What needs to be done:
Please repeat the data below exactly, with the pictures removed.

Available data Block Start

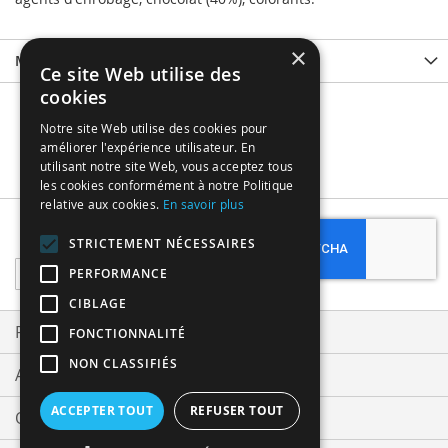
×
More Information
Ce site Web utilise des
cookies
Notre site Web utilise des cookies pour
améliorer l'expérience utilisateur. En
utilisant notre site Web, vous acceptez tous
les cookies conformément à notre Politique
relative aux cookies.
En savoir plus
Subscribe
STRICTEMENT NÉCESSAIRES
Sign
PERFORMANCE
Up
CIBLAGE
for
Our
Privacy and Cookie Policy
FONCTIONNALITÉ
Newsletter:
NON CLASSIFIÉS
Advanced Search
ACCEPTER TOUT
REFUSER TOUT
Orders and Returns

Available data Block End

Result for this exercise:
×
More Information
Ce site Web utilise des
cookies
Notre site Web utilise des cookies pour
améliorer l'expérience utilisateur. En
utilisant notre site Web, vous acceptez tous
les cookies conformément à notre Politique
relative aux cookies.
En savoir plus
Subscribe
STRICTEMENT NÉCESSAIRES
Sign
PERFORMANCE
Up
CIBLAGE
for
Our
Privacy and Cookie Policy
FONCTIONNALITÉ
Newsletter:
NON CLASSIFIÉS
Advanced Search
ACCEPTER TOUT
REFUSER TOUT
Orders and Returns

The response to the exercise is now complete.